*** Provided records Section Begins ***

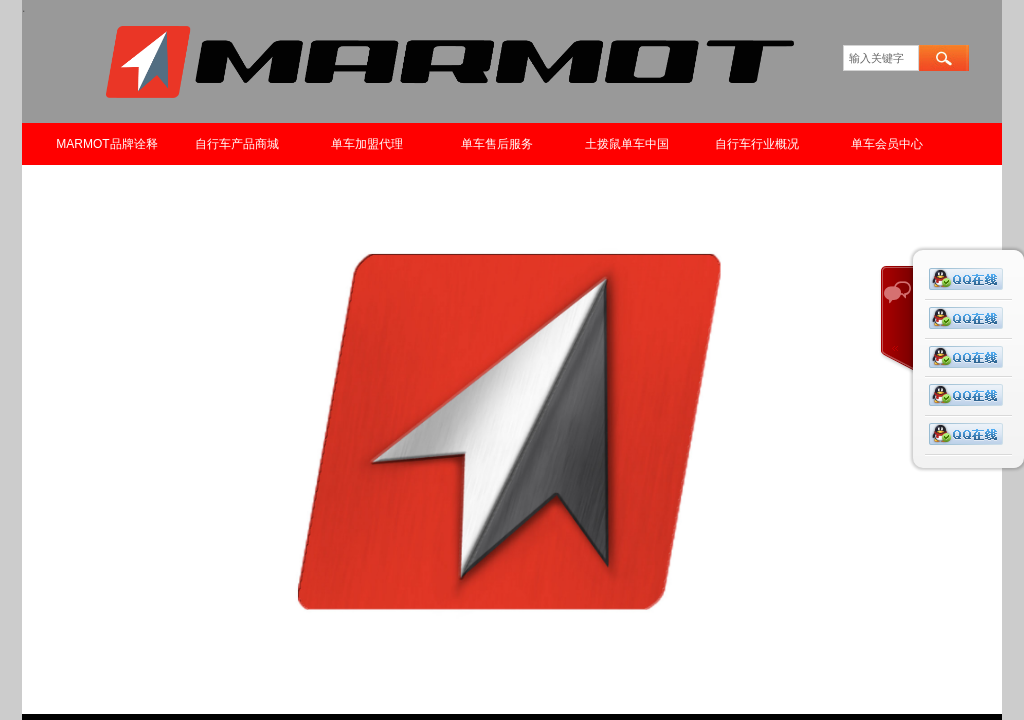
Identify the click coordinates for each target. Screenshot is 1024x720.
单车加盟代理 (367, 144)
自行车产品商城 (237, 144)
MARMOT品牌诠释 (106, 144)
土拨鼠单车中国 (627, 144)
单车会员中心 (887, 144)
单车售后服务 (497, 144)
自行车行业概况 (757, 144)
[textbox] (881, 58)
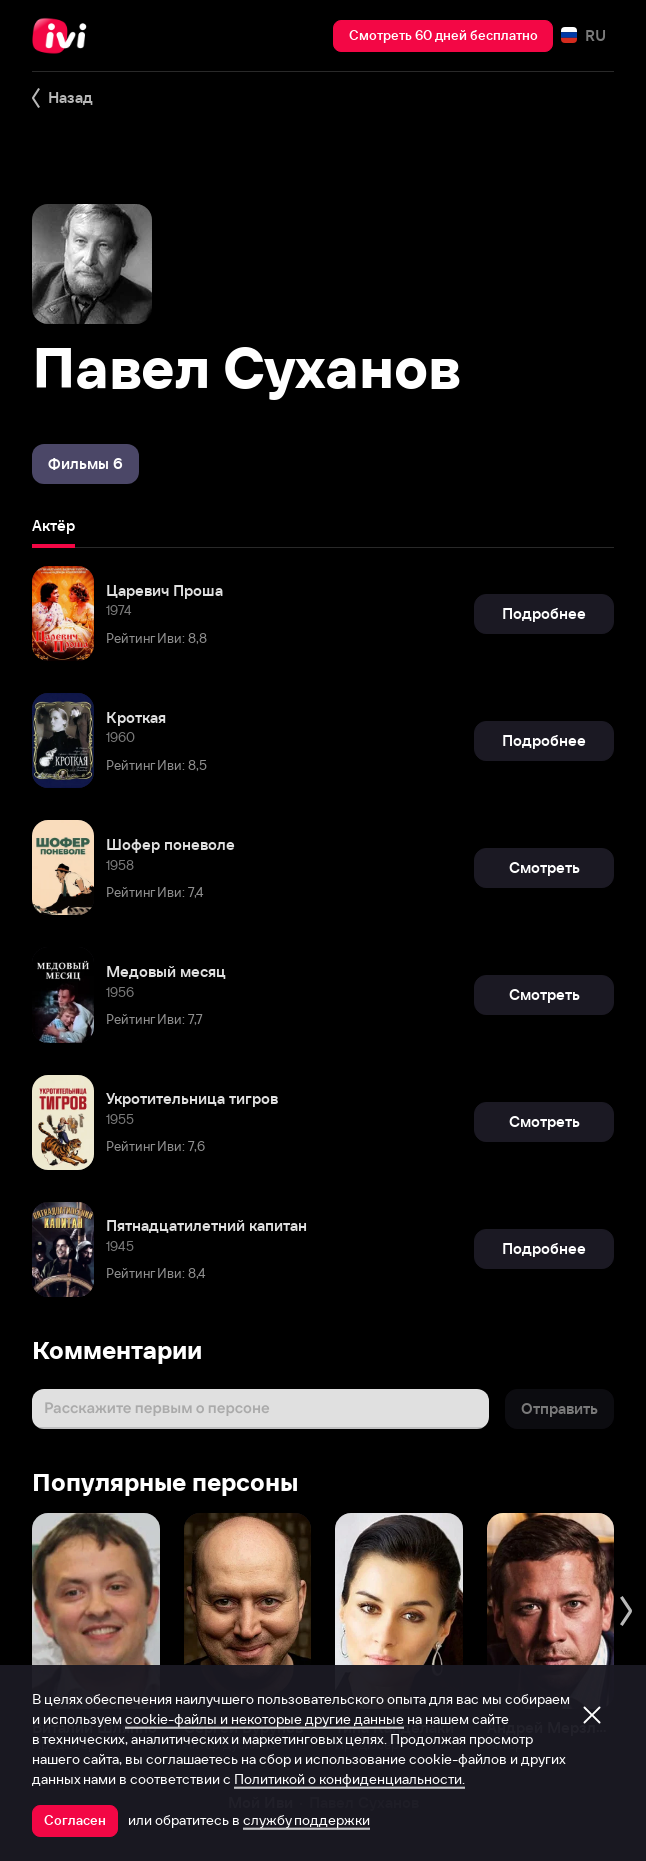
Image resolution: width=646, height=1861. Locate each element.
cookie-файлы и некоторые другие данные (264, 1719)
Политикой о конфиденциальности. (349, 1779)
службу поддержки (306, 1820)
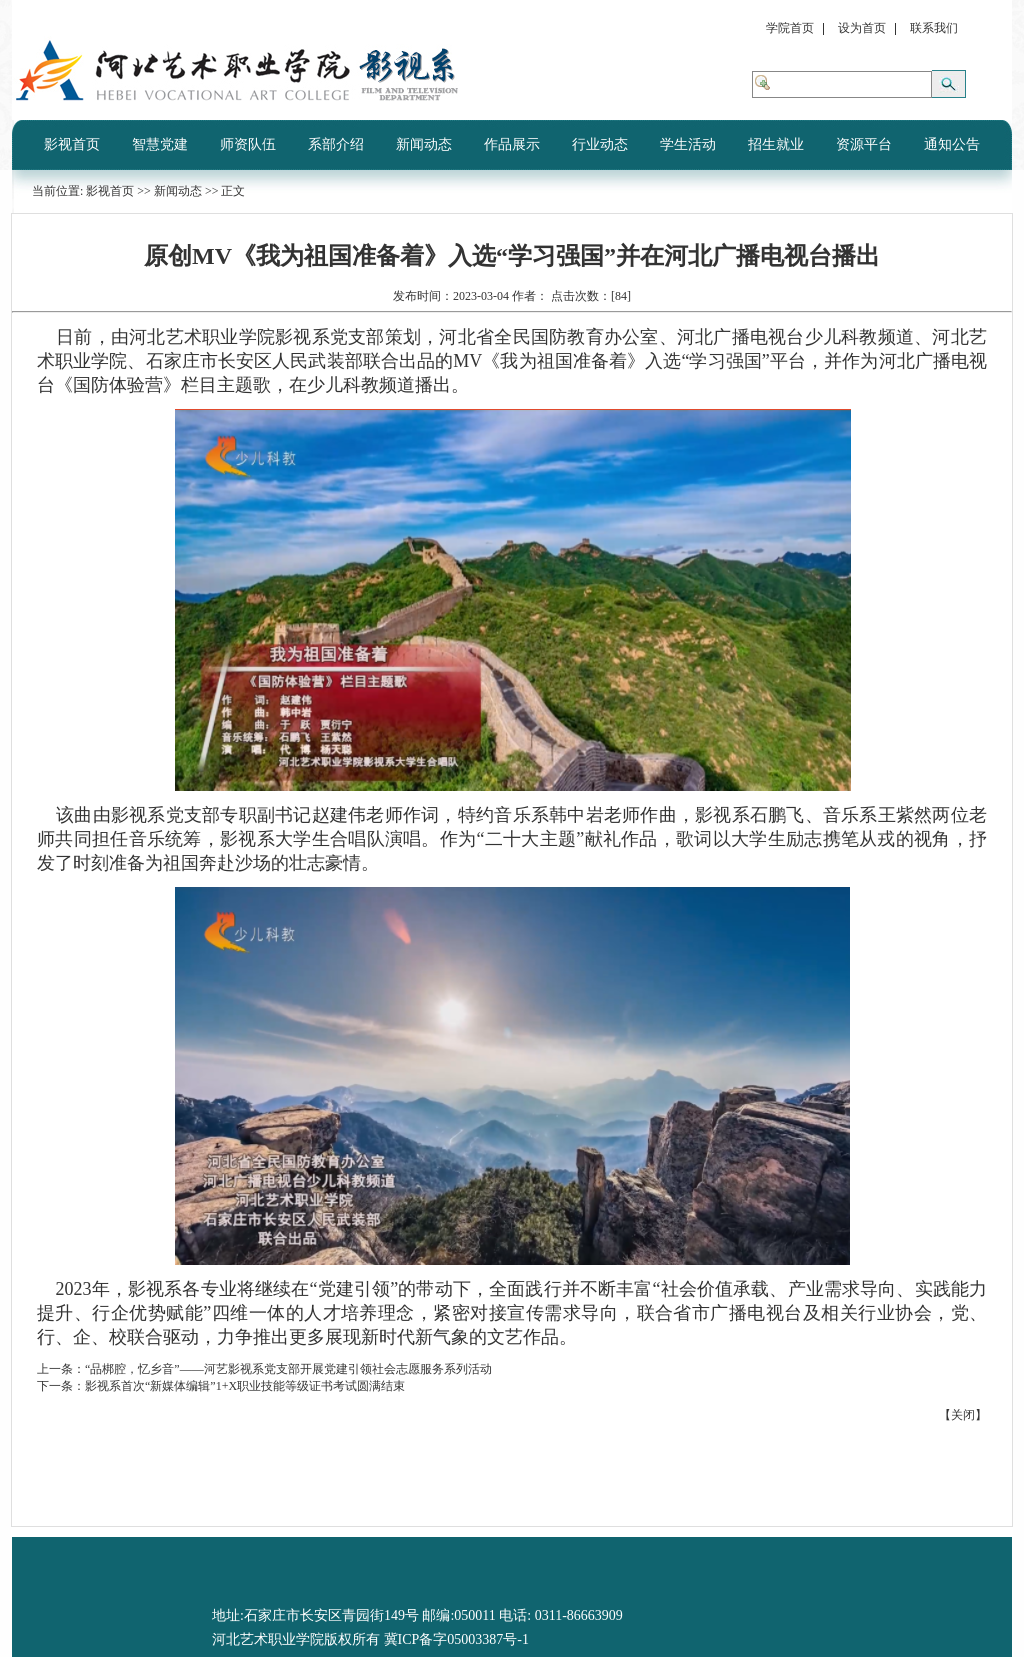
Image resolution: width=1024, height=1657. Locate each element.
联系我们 (934, 28)
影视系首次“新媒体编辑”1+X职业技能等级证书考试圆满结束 (245, 1386)
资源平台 (864, 144)
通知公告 (952, 144)
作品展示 (512, 144)
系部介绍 (336, 144)
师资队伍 (248, 144)
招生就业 (776, 144)
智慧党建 (160, 144)
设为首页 (862, 28)
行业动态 (600, 144)
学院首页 (790, 28)
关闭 (963, 1415)
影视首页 (72, 144)
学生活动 (688, 144)
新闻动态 (424, 144)
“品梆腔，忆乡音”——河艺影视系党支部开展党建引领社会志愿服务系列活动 (288, 1369)
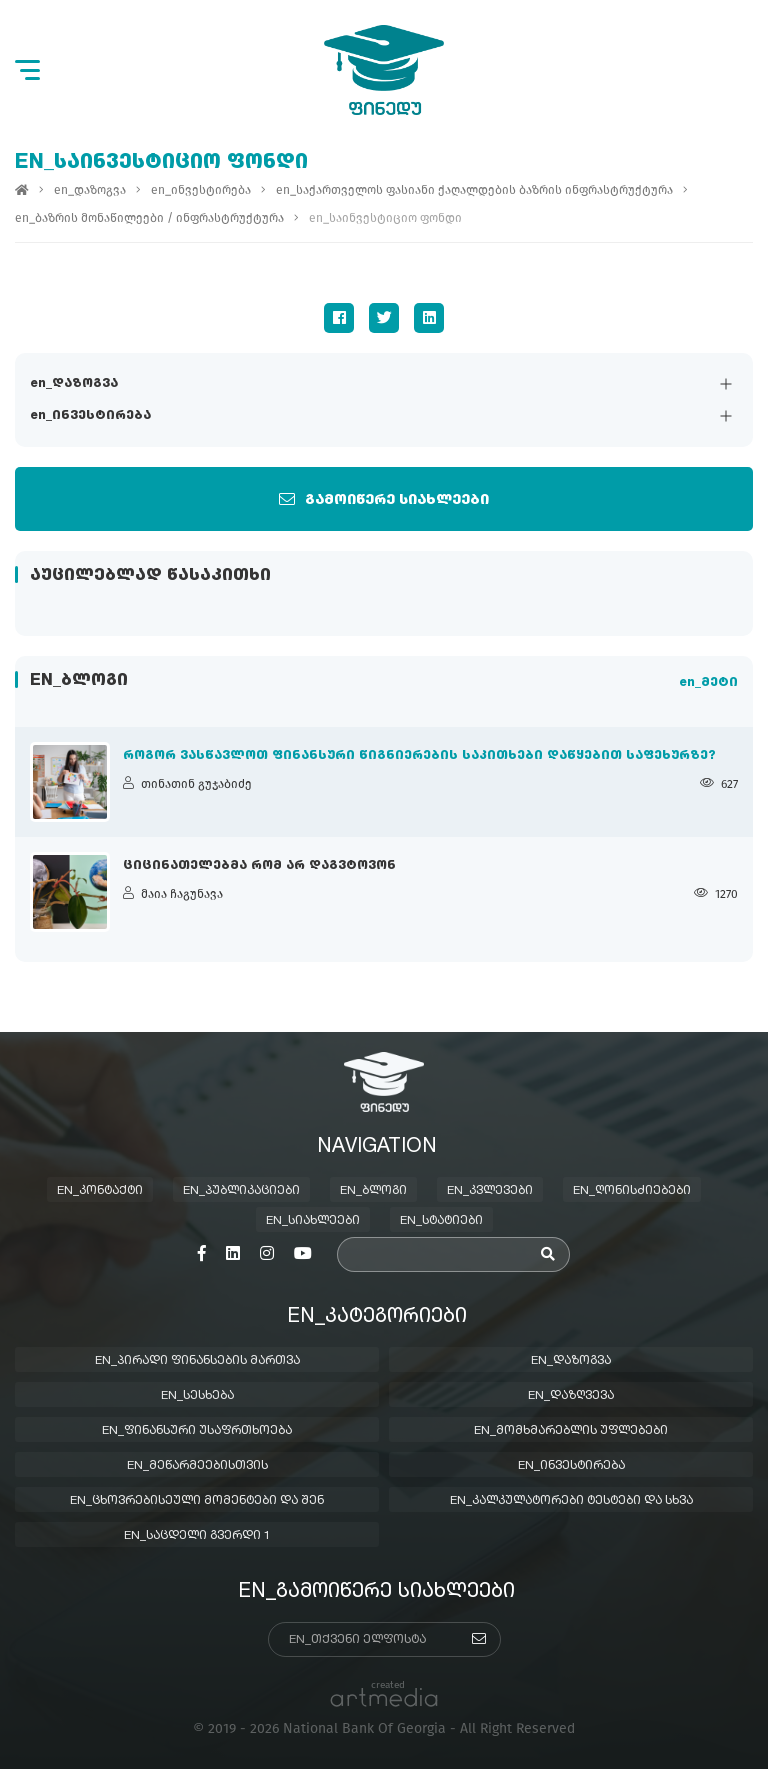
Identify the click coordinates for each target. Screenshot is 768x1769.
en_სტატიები (441, 1221)
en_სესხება (197, 1396)
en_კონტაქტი (100, 1191)
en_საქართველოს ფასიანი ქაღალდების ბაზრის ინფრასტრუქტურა (474, 190)
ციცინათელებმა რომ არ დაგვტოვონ (259, 866)
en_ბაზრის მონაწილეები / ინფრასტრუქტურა (149, 218)
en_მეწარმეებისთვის (197, 1466)
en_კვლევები (490, 1191)
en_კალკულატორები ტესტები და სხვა (571, 1501)
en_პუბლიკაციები (241, 1191)
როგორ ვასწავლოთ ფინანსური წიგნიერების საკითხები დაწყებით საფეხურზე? (419, 756)
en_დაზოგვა (74, 384)
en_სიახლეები (313, 1221)
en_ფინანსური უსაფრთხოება (197, 1431)
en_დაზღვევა (571, 1396)
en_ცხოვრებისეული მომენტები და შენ (197, 1501)
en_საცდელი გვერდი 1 (197, 1536)
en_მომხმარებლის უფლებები (571, 1431)
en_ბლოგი (373, 1191)
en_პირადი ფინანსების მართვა (197, 1361)
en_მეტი (708, 683)
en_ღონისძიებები (632, 1191)
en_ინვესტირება (90, 416)
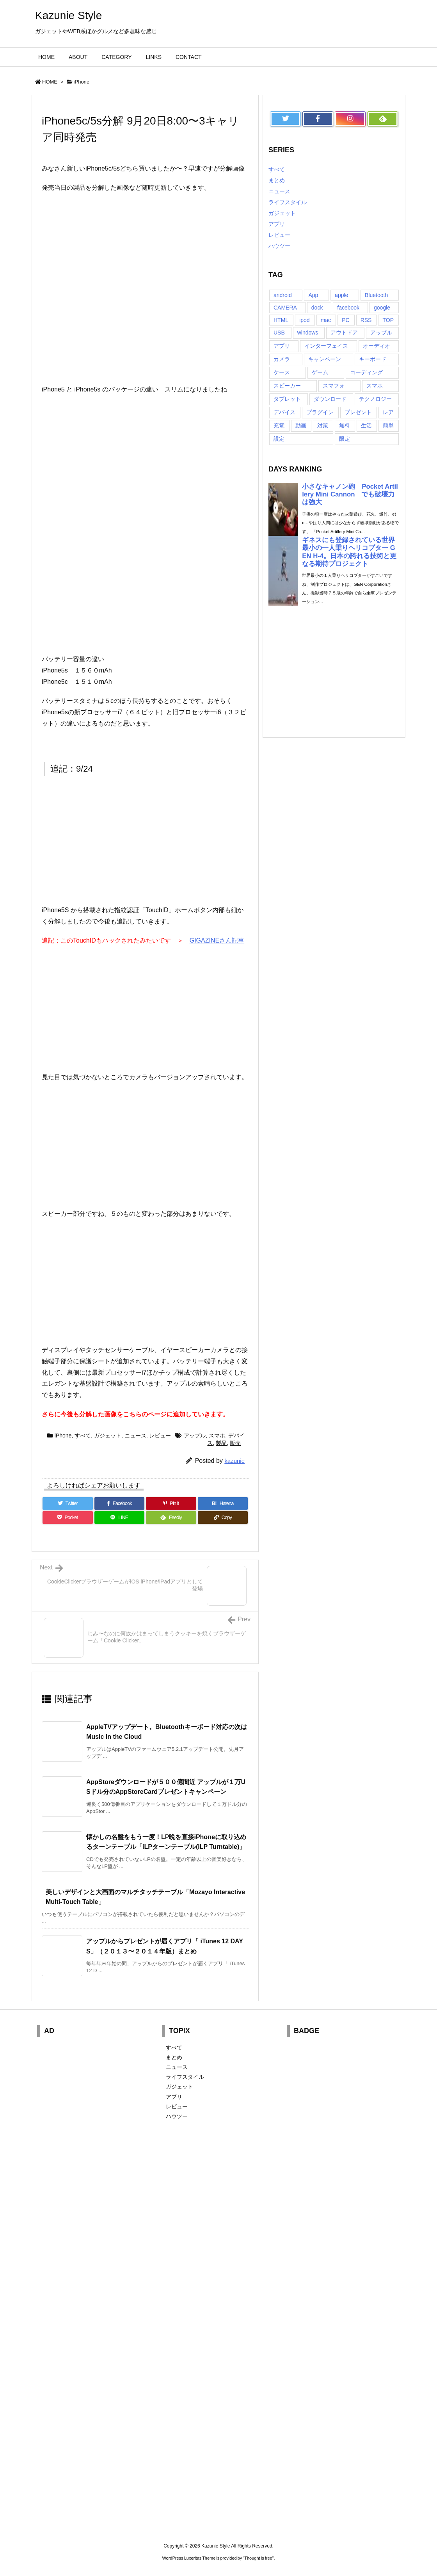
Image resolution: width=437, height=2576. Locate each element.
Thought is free (258, 2558)
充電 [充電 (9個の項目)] (279, 425)
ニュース (135, 1435)
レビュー (160, 1435)
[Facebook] (119, 1503)
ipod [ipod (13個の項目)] (304, 320)
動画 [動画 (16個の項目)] (300, 425)
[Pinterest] (171, 1503)
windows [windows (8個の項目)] (307, 332)
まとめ (276, 180)
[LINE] (119, 1517)
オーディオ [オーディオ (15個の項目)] (376, 346)
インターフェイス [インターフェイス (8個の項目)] (326, 346)
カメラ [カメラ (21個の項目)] (282, 359)
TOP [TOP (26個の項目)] (388, 320)
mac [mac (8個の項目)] (326, 320)
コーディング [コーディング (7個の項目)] (366, 372)
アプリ (276, 224)
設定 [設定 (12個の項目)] (279, 439)
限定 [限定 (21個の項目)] (344, 439)
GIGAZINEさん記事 (217, 940)
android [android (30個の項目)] (283, 295)
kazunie (234, 1460)
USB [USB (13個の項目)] (279, 332)
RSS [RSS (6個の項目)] (366, 320)
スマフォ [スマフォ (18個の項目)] (334, 385)
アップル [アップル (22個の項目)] (381, 332)
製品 (221, 1443)
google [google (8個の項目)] (382, 307)
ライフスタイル (287, 202)
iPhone (81, 82)
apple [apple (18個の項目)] (341, 295)
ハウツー (279, 246)
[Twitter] (68, 1503)
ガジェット (107, 1435)
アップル (195, 1435)
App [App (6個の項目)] (313, 295)
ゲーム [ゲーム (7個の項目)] (320, 372)
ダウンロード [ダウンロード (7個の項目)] (330, 399)
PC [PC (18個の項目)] (345, 320)
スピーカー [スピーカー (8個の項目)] (287, 385)
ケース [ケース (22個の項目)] (282, 372)
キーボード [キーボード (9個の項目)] (372, 359)
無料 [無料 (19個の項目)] (344, 425)
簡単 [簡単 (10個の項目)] (388, 425)
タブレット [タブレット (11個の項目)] (287, 399)
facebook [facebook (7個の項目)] (348, 307)
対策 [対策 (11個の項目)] (322, 425)
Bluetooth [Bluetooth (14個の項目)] (376, 295)
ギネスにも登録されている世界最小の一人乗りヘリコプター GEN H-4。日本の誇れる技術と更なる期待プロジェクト (349, 551)
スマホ (217, 1435)
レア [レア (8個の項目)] (388, 412)
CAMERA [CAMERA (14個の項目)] (285, 307)
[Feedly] (171, 1517)
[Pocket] (68, 1517)
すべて (83, 1435)
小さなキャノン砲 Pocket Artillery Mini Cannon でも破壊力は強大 (350, 494)
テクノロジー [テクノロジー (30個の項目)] (375, 399)
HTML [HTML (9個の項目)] (281, 320)
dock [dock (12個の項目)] (317, 307)
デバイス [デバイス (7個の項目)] (284, 412)
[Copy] (223, 1517)
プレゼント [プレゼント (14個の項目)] (358, 412)
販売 (235, 1443)
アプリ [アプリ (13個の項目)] (282, 346)
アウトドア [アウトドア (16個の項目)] (344, 332)
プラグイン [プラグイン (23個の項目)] (320, 412)
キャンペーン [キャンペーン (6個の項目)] (324, 359)
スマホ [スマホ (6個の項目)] (374, 385)
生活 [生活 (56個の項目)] (366, 425)
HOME (49, 82)
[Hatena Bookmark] (223, 1503)
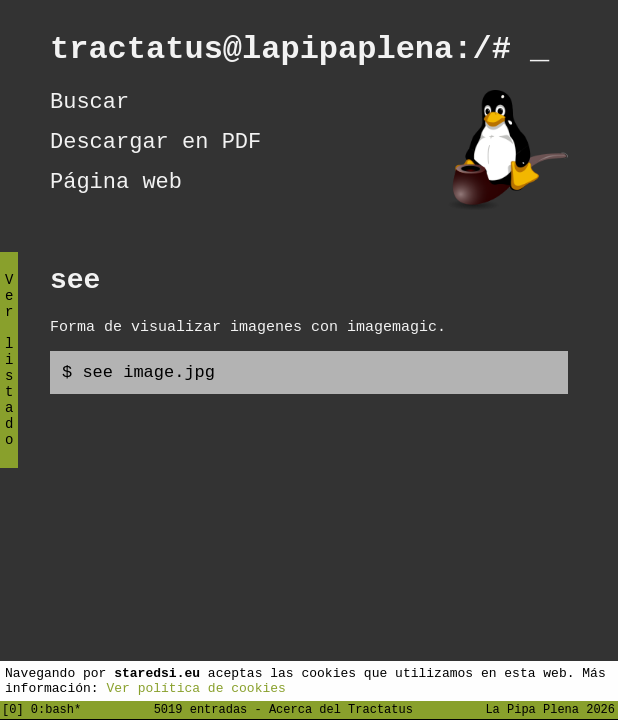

*** Provided records Section Ends ***

What is required:
Reproduce exactly the lines above that run from the one with "en_დაზღვევა (571, 1396)" to the one with "簡単 [簡単 (10個の項目)] (388, 425)", both included, leaving pictures out.

Task solution:
en_დაზღვევა (571, 1396)
en_ცხოვრებისეული მომენტები და შენ (197, 1501)
en_საცდელი გვერდი 1 (197, 1536)
en_მომხმარებლის უფლებები (571, 1431)
en_ბლოგი (373, 1191)
en_პირადი ფინანსების მართვა (197, 1361)
en_მეტი (708, 683)
en_ღონისძიებები (632, 1191)
en_ინვესტირება (90, 416)
Image resolution: width=437, height=2576. Locate each element.
Thought is free (258, 2558)
充電 [充電 (9個の項目)] (279, 425)
ニュース (135, 1435)
レビュー (160, 1435)
[Facebook] (119, 1503)
ipod [ipod (13個の項目)] (304, 320)
動画 [動画 (16個の項目)] (300, 425)
[Pinterest] (171, 1503)
windows [windows (8個の項目)] (307, 332)
まとめ (276, 180)
[LINE] (119, 1517)
オーディオ [オーディオ (15個の項目)] (376, 346)
インターフェイス [インターフェイス (8個の項目)] (326, 346)
カメラ [カメラ (21個の項目)] (282, 359)
TOP [TOP (26個の項目)] (388, 320)
mac [mac (8個の項目)] (326, 320)
コーディング [コーディング (7個の項目)] (366, 372)
アプリ (276, 224)
設定 [設定 (12個の項目)] (279, 439)
限定 [限定 (21個の項目)] (344, 439)
GIGAZINEさん記事 (217, 940)
android [android (30個の項目)] (283, 295)
kazunie (234, 1460)
USB [USB (13個の項目)] (279, 332)
RSS [RSS (6個の項目)] (366, 320)
スマフォ [スマフォ (18個の項目)] (334, 385)
アップル [アップル (22個の項目)] (381, 332)
製品 (221, 1443)
google [google (8個の項目)] (382, 307)
ライフスタイル (287, 202)
iPhone (81, 82)
apple [apple (18個の項目)] (341, 295)
ハウツー (279, 246)
[Twitter] (68, 1503)
ガジェット (107, 1435)
アップル (195, 1435)
App [App (6個の項目)] (313, 295)
ゲーム [ゲーム (7個の項目)] (320, 372)
ダウンロード [ダウンロード (7個の項目)] (330, 399)
PC [PC (18個の項目)] (345, 320)
スピーカー [スピーカー (8個の項目)] (287, 385)
ケース [ケース (22個の項目)] (282, 372)
キーボード [キーボード (9個の項目)] (372, 359)
無料 [無料 (19個の項目)] (344, 425)
簡単 [簡単 (10個の項目)] (388, 425)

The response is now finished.